Édito No 4 (juillet 2002)

Des maux pour le dire

par Marc-André Cotton

Une surprenante campagne française antitabac, lancée le 23 juin par l’Institut national de prévention et d’éducation pour la santé (INPES), aura-t-elle fait plus de mal que de bien? La question mérite d’être posée au vu de la panique provoquée par ce mystérieux message de cinq secondes, diffusé avant les journaux télévisés : « Avis aux consommateurs : des traces d’acide cyanhydrique, de mercure, d’acétone et d’ammoniac ont été décelées dans un produit de consommation courante. » Le numéro vert, révélant que le produit était en fait la fumée de cigarette, a été rapidement saturé malgré une capacité prévue de 100’000 appels par heure [1].
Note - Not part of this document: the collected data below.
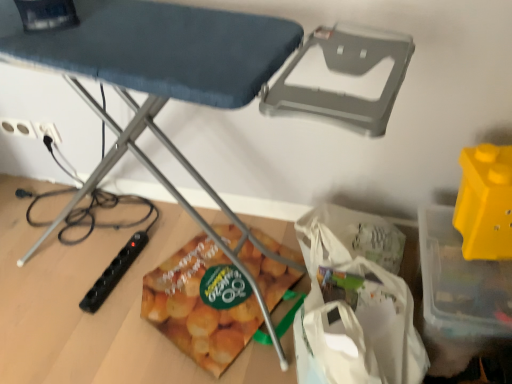 Question: Considering the relative positions of matte plastic snack bag at lower center and white plastic electric outlet at lower left, acting as the 2th electric outlet starting from the left, in the image provided, is matte plastic snack bag at lower center to the left or to the right of white plastic electric outlet at lower left, acting as the 2th electric outlet starting from the left,?

Choices:
 (A) right
 (B) left

Answer: (A)

Question: Is matte plastic snack bag at lower center bigger or smaller than white plastic electric outlet at lower left, acting as the 2th electric outlet starting from the left?

Choices:
 (A) big
 (B) small

Answer: (A)

Question: Based on their relative distances, which object is farther from the white fabric grocery bag at lower center?

Choices:
 (A) white plastic electric outlet at lower left, which appears as the first electric outlet when viewed from the right
 (B) yellow plastic storage box at right
 (C) metallic ironing board at center
 (D) yellow plastic toy at upper right, which is counted as the first toy, starting from the top
 (E) black plastic power strip at lower left, placed as the second toy when sorted from right to left

Answer: (A)

Question: Which object is the closest to the yellow plastic toy at upper right, the 2th toy in the bottom-to-top sequence?

Choices:
 (A) matte plastic snack bag at lower center
 (B) yellow plastic storage box at right
 (C) white plastic electric outlet at lower left, acting as the 2th electric outlet starting from the left
 (D) white fabric grocery bag at lower center
 (E) white plastic electric outlet at upper left, positioned as the 2th electric outlet in right-to-left order

Answer: (B) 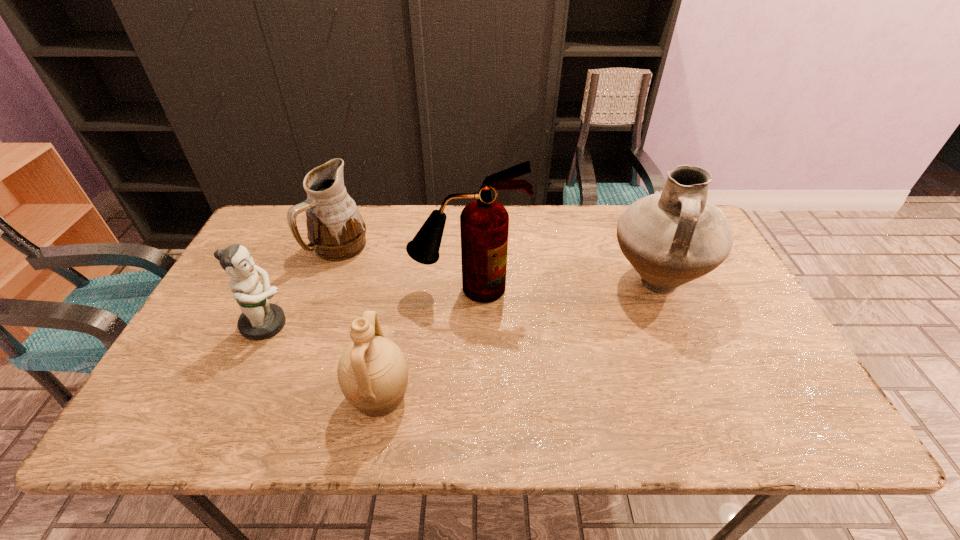 Select which object appears as the closest to the tallest pitcher. Please provide its 2D coordinates. Your answer should be formatted as a tuple, i.e. [(x, y)], where the tuple contains the x and y coordinates of a point satisfying the conditions above.

[(484, 223)]

Identify which pitcher is the nearest to the figurine. Please provide its 2D coordinates. Your answer should be formatted as a tuple, i.e. [(x, y)], where the tuple contains the x and y coordinates of a point satisfying the conditions above.

[(336, 231)]

Identify which pitcher is the closest to the rightmost pitcher. Please provide its 2D coordinates. Your answer should be formatted as a tuple, i.e. [(x, y)], where the tuple contains the x and y coordinates of a point satisfying the conditions above.

[(372, 372)]

Where is `free spot that satisfies the following two spatial constraints: 1. at the nozzle of the fire extinguisher; 2. on the front-facing side of the figurine`? The image size is (960, 540). free spot that satisfies the following two spatial constraints: 1. at the nozzle of the fire extinguisher; 2. on the front-facing side of the figurine is located at coordinates (468, 325).

Image resolution: width=960 pixels, height=540 pixels. Identify the location of vacant space that satisfies the following two spatial constraints: 1. on the front-facing side of the figurine; 2. on the right side of the second pitcher from right to left. (233, 397).

The height and width of the screenshot is (540, 960). In order to click on vacant space that satisfies the following two spatial constraints: 1. on the front-facing side of the nearest object; 2. on the right side of the figurine in this screenshot , I will do `click(233, 397)`.

At what (x,y) coordinates should I click in order to perform the action: click on vacant area in the image that satisfies the following two spatial constraints: 1. at the nozzle of the fire extinguisher; 2. on the front-facing side of the figurine. Please return your answer as a coordinate pair (x, y). The width and height of the screenshot is (960, 540). Looking at the image, I should click on point(468,325).

Find the location of a particular element. free point that satisfies the following two spatial constraints: 1. from the spout of the leftmost pitcher; 2. on the front-facing side of the figurine is located at coordinates (312, 325).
D’après l’INPES, il serait « préférable de faire peur plutôt que de déplorer, comme aujourd’hui, 60000 décès annuels à cause du tabac. » Dans cette optique, seule une publicité de choc et un climat de crise destinés à dramatiser le danger pourraient amener une prise de conscience salutaire. En réalité, rien n’est moins sûr parce que la connaissance de la toxicité de la drogue est en elle-même insuffisante pour modifier une conduite addictive. Pire, le message de panique peut constituer un choc dramatique et imprévu qui, s’il est vécu dans l’isolement, conduira certains individus à développer le cancer qu’on voulait leur éviter.

Dans ce numéro de Regard conscient, vous pourrez lire qu’une prévention efficace de la maladie passe par la connaissance des lois de la psychosomatique encore peu accessibles au public. Pour cette discipline, le «mal-a-dit» est un signe dont on peut décoder la syntaxe (page 3). Il nous invite à un autre regard sur l’origine des symptômes, car l’état de notre corps est l’exact reflet de l’état de notre âme. Ainsi, à l’origine d’une pathologie, on trouve toujours un conflit, vécu dans l’isolement (page 7).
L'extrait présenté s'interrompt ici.